By Andrew Chung
(Reuters) - The U.S. Supreme Court again backed President Donald Trump's hardline immigration approach on Monday, letting agents proceed with Southern California raids targeting people for deportation based on their race or language in a ruling its liberal justices said makes Latinos "fair game to be seized at any time."
The court granted a Justice Department request to put on hold a judge's order that had barred agents from stopping or detaining people without "reasonable suspicion" that they are in the country illegally, by relying on race or ethnicity, or if they speak Spanish or English with an accent, among other factors.
California Governor Gavin Newsom, a Democrat, denounced the court's decision in harsh terms.
"Trump's hand-picked Supreme Court majority just became the grand marshal for a parade of racial terror in Los Angeles," Newsom said in a statement, alluding to the fact that Trump appointed three of the six conservative justices serving on the nine-member court.
The court's brief and unsigned order, issued without any explanation, lifts the judge's restrictions while a legal challenge brought by a group of Latino people caught up in the raids plays out.
Trump's administration quickly vowed to continue "roving patrols." The Republican president returned to office in January promising to escalate deportations, and immigration raids by masked and armed federal agents triggered street protests in Los Angeles that led him to send military troops in June into the largest city in the most-populous U.S. state.
The administration "has all but declared that all Latinos, U.S. citizens or not, who work low-wage jobs are fair game to be seized at any time, taken away from work, and held until they provide proof of their legal status to the agents' satisfaction," Justice Sonia Sotomayor, who in 2009 became the court's first Hispanic member, wrote in a dissent joined by the court's other two liberals.
"Rather than stand idly by while our constitutional freedoms are lost, I dissent," Sotomayor added.
Los Angeles-based U.S. District Judge Maame Frimpong found on July 11 that the Trump administration's actions likely violated the U.S. Constitution's Fourth Amendment protection against unreasonable searches and seizures. The judge's order applied in an area covering much of Southern California.
"This isn't about enforcing immigration laws - it's about targeting Latinos and anyone who doesn't look or sound like Stephen Miller's idea of an American, including U.S. citizens and children, to deliberately harm California's families and small businesses," Newsom said, referring to Trump's senior aide.
"Trump's private police force now has a green light to come after your family - and every person is now a target - but we will continue fighting these abhorrent attacks on Californians," Newsom added.
Miller, the architect of Trump's immigration crackdown, in May demanded that the leaders of the Immigration and Customs Enforcement agency ramp up deportations, setting a goal of 3,000 daily arrests.
'JUDICIAL MICROMANAGEMENT'
Trump-appointed U.S. Attorney General Pam Bondi called Monday's decision a "massive victory," writing on social media that immigration enforcement officers now can "continue carrying out roving patrols in California without judicial micromanagement."

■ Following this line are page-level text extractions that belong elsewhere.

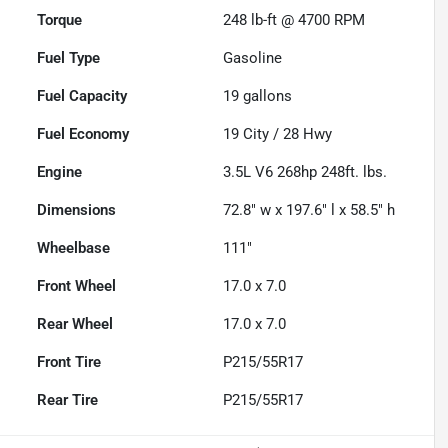
Torque
248 lb-ft @ 4700 RPM
Fuel Type
Gasoline
Fuel Capacity
19
gallons
Fuel Economy
19
City /
28
Hwy
Engine
3.5L V6 268hp 248ft. lbs.
Dimensions
72.8" w x 197.6" l x 58.5" h
Wheelbase
111"
Front Wheel
17.0 x 7.0
Rear Wheel
17.0 x 7.0
Front Tire
P215/55R17
Rear Tire
P215/55R17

The plaintiffs, including some who are U.S. citizens, filed the proposed class action lawsuit in Los Angeles federal court in July.
"Individuals with brown skin are approached or pulled aside by unidentified federal agents, suddenly and with a show of force, and made to answer questions about who they are and where they are from," the lawsuit stated.

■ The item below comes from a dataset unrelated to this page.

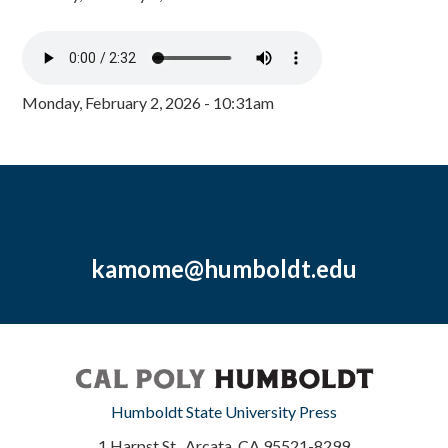
Monday, February 2, 2026 - 10:31am
kamome@humboldt.edu
Humboldt State University Press
1 Harpst St., Arcata, CA 95521-8299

Mohammad Tajsar, an attorney at the American Civil Liberties Union of Southern California who helps represent the plaintiffs, vowed to continue to fight the administration's "racist deportation scheme."
"This decision is a devastating setback for our plaintiffs and communities who, for months, have been subjected to immigration stops because of the color of their skin, occupation, or the language they speak," Tajsar said.
Concurring with Monday's decision, conservative Justice Brett Kavanaugh said that "apparent ethnicity alone cannot furnish reasonable suspicion" but it can be a "'relevant factor' when considered along with other salient factors."
Kavanaugh added: "If the officers learn that the individual they stopped is a U.S. citizen or otherwise lawfully in the United States, they promptly let the individual go."
Trump's administration has repeatedly asked the Supreme Court this year to allow it to proceed with policies that lower courts have impeded after casting doubt on their legality.
The court has backed Trump in most of these cases. For instance, it has allowed Trump to deport migrants to countries other than their own without offering a chance to show harms they may face and to revoke temporary legal status previously granted by the government on humanitarian grounds to hundreds of thousands of migrants.
Trump's immigration raids in Los Angeles and elsewhere have prompted panic in immigrant communities as well as protests, and have drawn lawsuits over aggressive tactics.
Trump's decision to send National Guard troops and U.S. Marines into Los Angeles in response to the protests represented an extraordinary use of military force within the United States to support civilian police operations. Newsom and local officials contested the deployment as unlawful and unnecessary.
Frimpong issued the temporary restraining order halting stops or arrests based on race, language, presence at a particular location such as a car wash or tow yard, or type of work to establish "reasonable suspicion" of illegality. The San Francisco-based 9th U.S. Circuit Court of Appeals on Aug. 1 declined to lift Frimpong's order.